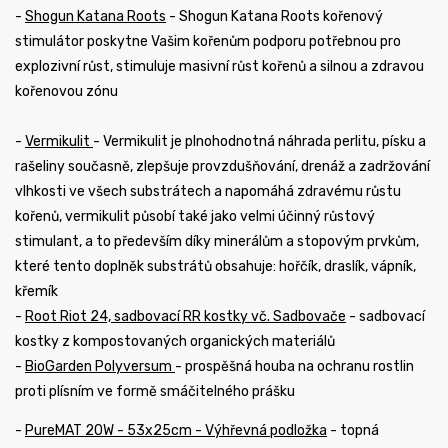
-
Shogun Katana Roots
- Shogun Katana Roots kořenový
stimulátor poskytne Vašim kořenům podporu potřebnou pro
explozivní růst, stimuluje masivní růst kořenů a silnou a zdravou
kořenovou zónu
-
Vermikulit
- Vermikulit je plnohodnotná náhrada perlitu, písku a
rašeliny současně, zlepšuje provzdušňování, drenáž a zadržování
vlhkosti ve všech substrátech a napomáhá zdravému růstu
kořenů, vermikulit působí také jako velmi účinný růstový
stimulant, a to především díky minerálům a stopovým prvkům,
které tento doplněk substrátů obsahuje: hořčík, draslík, vápník,
křemík
-
Root Riot 24, sadbovací RR kostky vč. Sadbovače
- sadbovací
kostky z kompostovaných organických materiálů
-
BioGarden Polyversum
- prospěšná houba na ochranu rostlin
proti plísním ve formě smáčitelného prášku
-
PureMAT 20W - 53x25cm - Výhřevná podložka
- topná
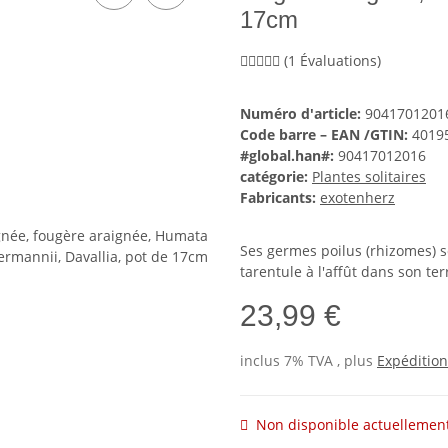
17cm
(1 Évaluations)
Numéro d'article:
9041701201
Code barre – EAN /GTIN:
4019
#global.han#:
90417012016
catégorie:
Plantes solitaires
Fabricants:
exotenherz
Ses germes poilus (rhizomes) s
tarentule à l'affût dans son terr
23,99 €
inclus 7% TVA , plus
Expédition
Non disponible actuellemen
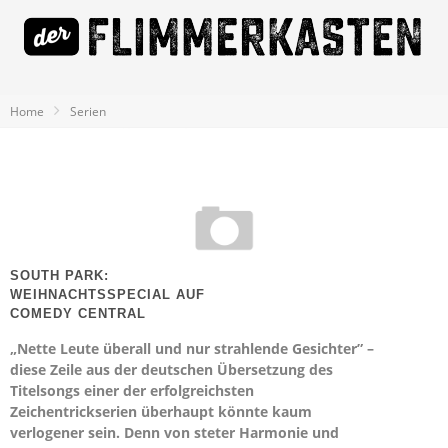
Home
Serien
SOUTH PARK:
WEIHNACHTSSPECIAL AUF
COMEDY CENTRAL
„Nette Leute überall und nur strahlende Gesichter” –
diese Zeile aus der deutschen Übersetzung des
Titelsongs einer der erfolgreichsten
Zeichentrickserien überhaupt könnte kaum
verlogener sein. Denn von steter Harmonie und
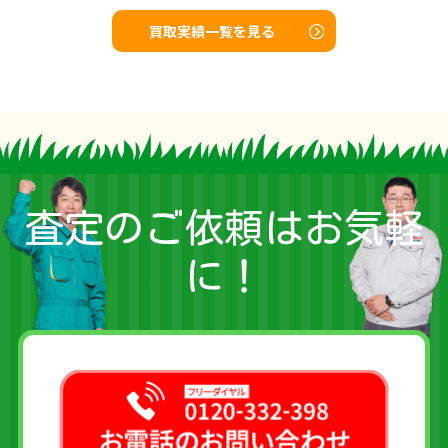
買取実績一覧を見る
査定のご依頼はお気軽
に！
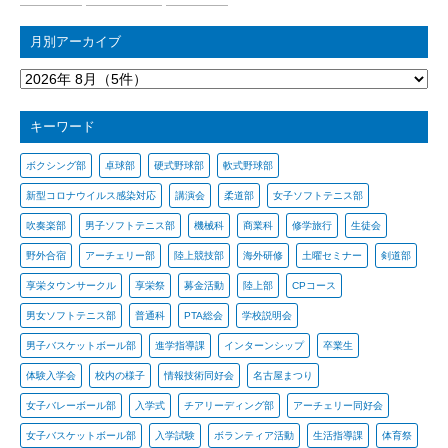
月別アーカイブ
キーワード
ボクシング部
卓球部
硬式野球部
軟式野球部
新型コロナウイルス感染対応
講演会
柔道部
女子ソフトテニス部
吹奏楽部
男子ソフトテニス部
機械科
商業科
修学旅行
生徒会
野外合宿
アーチェリー部
陸上競技部
海外研修
土曜セミナー
剣道部
享栄タウンサークル
享栄祭
募金活動
陸上部
CPコース
男女ソフトテニス部
普通科
PTA総会
学校説明会
男子バスケットボール部
進学指導課
インターンシップ
卒業生
体験入学会
校内の様子
情報技術同好会
名古屋まつり
女子バレーボール部
入学式
チアリーディング部
アーチェリー同好会
女子バスケットボール部
入学試験
ボランティア活動
生活指導課
体育祭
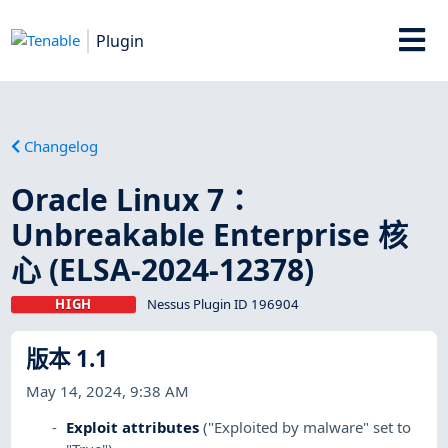
Plugin
Changelog
Oracle Linux 7：
Unbreakable Enterprise 核
心 (ELSA-2024-12378)
HIGH
Nessus Plugin ID 196904
版本 1.1
May 14, 2024, 9:38 AM
Exploit attributes
("Exploited by malware" set to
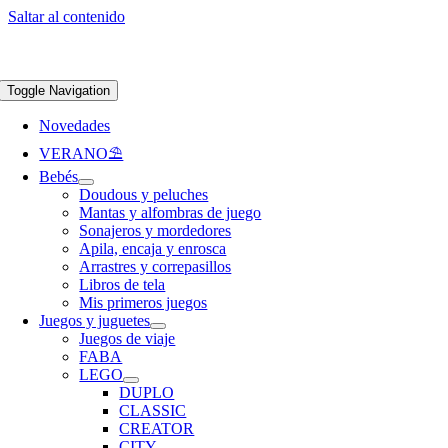
Saltar al contenido
Apúntate a nuestra newsletter y consigue un 5% de descuento en web
Envíos
gratis en pedidos superiores a 65 €
Toggle Navigation
Novedades
VERANO⛱️​
Bebés
Doudous y peluches
Mantas y alfombras de juego
Sonajeros y mordedores
Apila, encaja y enrosca
Arrastres y correpasillos
Libros de tela
Mis primeros juegos
Juegos y juguetes
Juegos de viaje
FABA
LEGO
DUPLO
CLASSIC
CREATOR
CITY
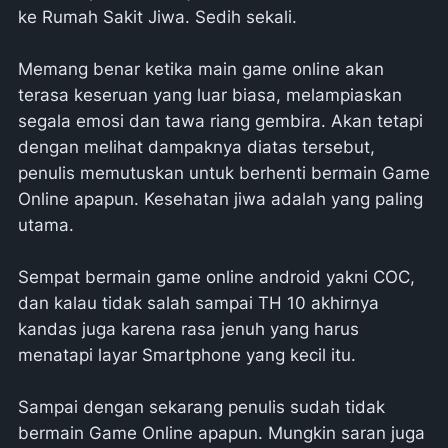
ke Rumah Sakit Jiwa. Sedih sekali.
Memang benar ketika main game online akan
terasa keseruan yang luar biasa, melampiaskan
segala emosi dan tawa riang gembira. Akan tetapi
dengan melihat dampaknya diatas tersebut,
penulis memutuskan untuk berhenti bermain Game
Online apapun. Kesehatan jiwa adalah yang paling
utama.
Sempat bermain game online android yakni COC,
dan kalau tidak salah sampai TH 10 akhirnya
kandas juga karena rasa jenuh yang harus
menatapi layar Smartphone yang kecil itu.
Sampai dengan sekarang penulis sudah tidak
bermain Game Online apapun. Mungkin saran juga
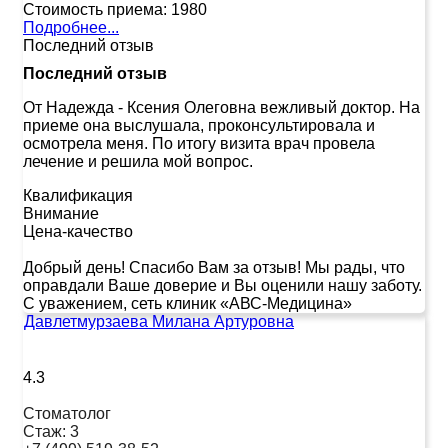
Стоимость приема:
1980
Подробнее...
Последний отзыв
Последний отзыв
От Надежда
-
Ксения Олеговна вежливый доктор. На
приеме она выслушала, проконсультировала и
осмотрела меня. По итогу визита врач провела
лечение и решила мой вопрос.
Квалификация
Внимание
Цена-качество
Добрый день! Спасибо Вам за отзыв! Мы рады, что
оправдали Ваше доверие и Вы оценили нашу заботу.
С уважением, сеть клиник «АВС-Медицина»
Давлетмурзаева Милана Артуровна
4.3
Стоматолог
Стаж:
3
━━━━━━━━━━━━━━━━━━━━
Exercise aim:
Each record must be returned exactly as it stands, and the images omitted.

Written answer:
-
Shogun Katana Roots
- Shogun Katana Roots kořenový
stimulátor poskytne Vašim kořenům podporu potřebnou pro
explozivní růst, stimuluje masivní růst kořenů a silnou a zdravou
kořenovou zónu
-
Vermikulit
- Vermikulit je plnohodnotná náhrada perlitu, písku a
rašeliny současně, zlepšuje provzdušňování, drenáž a zadržování
vlhkosti ve všech substrátech a napomáhá zdravému růstu
kořenů, vermikulit působí také jako velmi účinný růstový
stimulant, a to především díky minerálům a stopovým prvkům,
které tento doplněk substrátů obsahuje: hořčík, draslík, vápník,
křemík
-
Root Riot 24, sadbovací RR kostky vč. Sadbovače
- sadbovací
kostky z kompostovaných organických materiálů
-
BioGarden Polyversum
- prospěšná houba na ochranu rostlin
proti plísním ve formě smáčitelného prášku
-
PureMAT 20W - 53x25cm - Výhřevná podložka
- topná
17cm
(1 Évaluations)
Numéro d'article:
9041701201
Code barre – EAN /GTIN:
4019
#global.han#:
90417012016
catégorie:
Plantes solitaires
Fabricants:
exotenherz
Ses germes poilus (rhizomes) s
tarentule à l'affût dans son terr
23,99 €
inclus 7% TVA , plus
Expédition
Non disponible actuellemen
Home
Serien
SOUTH PARK:
WEIHNACHTSSPECIAL AUF
COMEDY CENTRAL
„Nette Leute überall und nur strahlende Gesichter” –
diese Zeile aus der deutschen Übersetzung des
Titelsongs einer der erfolgreichsten
Zeichentrickserien überhaupt könnte kaum
verlogener sein. Denn von steter Harmonie und
買取実績一覧を見る
査定のご依頼はお気軽
に！
月別アーカイブ
キーワード
ボクシング部
卓球部
硬式野球部
軟式野球部
新型コロナウイルス感染対応
講演会
柔道部
女子ソフトテニス部
吹奏楽部
男子ソフトテニス部
機械科
商業科
修学旅行
生徒会
野外合宿
アーチェリー部
陸上競技部
海外研修
土曜セミナー
剣道部
享栄タウンサークル
享栄祭
募金活動
陸上部
CPコース
男女ソフトテニス部
普通科
PTA総会
学校説明会
男子バスケットボール部
進学指導課
インターンシップ
卒業生
体験入学会
校内の様子
情報技術同好会
名古屋まつり
女子バレーボール部
入学式
チアリーディング部
アーチェリー同好会
女子バスケットボール部
入学試験
ボランティア活動
生活指導課
体育祭
Plugin
Changelog
Oracle Linux 7：
Unbreakable Enterprise 核
心 (ELSA-2024-12378)
HIGH
Nessus Plugin ID 196904
版本 1.1
May 14, 2024, 9:38 AM
Exploit attributes
("Exploited by malware" set to
Saltar al contenido
Apúntate a nuestra newsletter y consigue un 5% de descuento en web
Envíos
gratis en pedidos superiores a 65 €
Toggle Navigation
Novedades
VERANO⛱️​
Bebés
Doudous y peluches
Mantas y alfombras de juego
Sonajeros y mordedores
Apila, encaja y enrosca
Arrastres y correpasillos
Libros de tela
Mis primeros juegos
Juegos y juguetes
Juegos de viaje
FABA
LEGO
DUPLO
CLASSIC
CREATOR
CITY
ke Rumah Sakit Jiwa. Sedih sekali.
Memang benar ketika main game online akan
terasa keseruan yang luar biasa, melampiaskan
segala emosi dan tawa riang gembira. Akan tetapi
dengan melihat dampaknya diatas tersebut,
penulis memutuskan untuk berhenti bermain Game
Online apapun. Kesehatan jiwa adalah yang paling
utama.
Sempat bermain game online android yakni COC,
dan kalau tidak salah sampai TH 10 akhirnya
kandas juga karena rasa jenuh yang harus
menatapi layar Smartphone yang kecil itu.
Sampai dengan sekarang penulis sudah tidak
bermain Game Online apapun. Mungkin saran juga
Стоимость приема:
1980
Подробнее...
Последний отзыв
Последний отзыв
От Надежда
-
Ксения Олеговна вежливый доктор. На
приеме она выслушала, проконсультировала и
осмотрела меня. По итогу визита врач провела
лечение и решила мой вопрос.
Квалификация
Внимание
Цена-качество
Добрый день! Спасибо Вам за отзыв! Мы рады, что
оправдали Ваше доверие и Вы оценили нашу заботу.
С уважением, сеть клиник «АВС-Медицина»
Давлетмурзаева Милана Артуровна
4.3
Стоматолог
Стаж:
3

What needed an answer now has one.